Massachusetts cell-phone ban law in the works

Massachusetts residents take note: In June, Boston.com reported that a driver hand-held cellphone ban moves closer to becoming law. The Senate and the House have both approved versions of the law and must now reach agreement on a compromise bill. But be aware that proposed fines are costly:

The bill calls for a fine of $100 for a first offense, $250 for a second offense and $500 for a subsequent offense. Those who commit a second or subsequent offense would be required to complete a program that “encourages a change in driver behavior and attitude about distracted driving.”

A third or subsequent violation would also be a considered a surchargeable incident under car insurance policies. The bill would allow an exception to using cellphones in the case of an emergency if no one else in the car is able to make the call.

Driving & cellphone use laws by state

Here’s a handy tool to bookmark: The Insurance Institute for Highway Safety (IIHS) maintains a summary of cell-phone use laws with maps and a detailed chart listing of cellphone use laws by state.

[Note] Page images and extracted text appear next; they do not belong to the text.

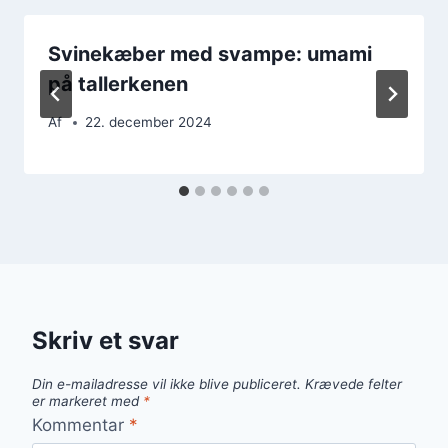
Svinekæber med svampe: umami
på tallerkenen
Af
22. december 2024
Skriv et svar
Din e-mailadresse vil ikke blive publiceret.
Krævede felter
er markeret med
*
Kommentar
*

They summarize three types of prohibitions for cellphone use laws:

  • Hand-held ban laws: Bans on hand-held phone conversations while driving are widespread in other countries and are becoming more common in the U.S. In 2001, New York became the first state to ban hand-held phone conversations by all drivers. Now 20 states and the District of Columbia have similar laws.
  • Texting ban laws: Texting is banned for all drivers in 48 states and the District of Columbia.
  • Young driver phone ban use laws: 38 states and the District of Columbia restrict cellphone use by young drivers.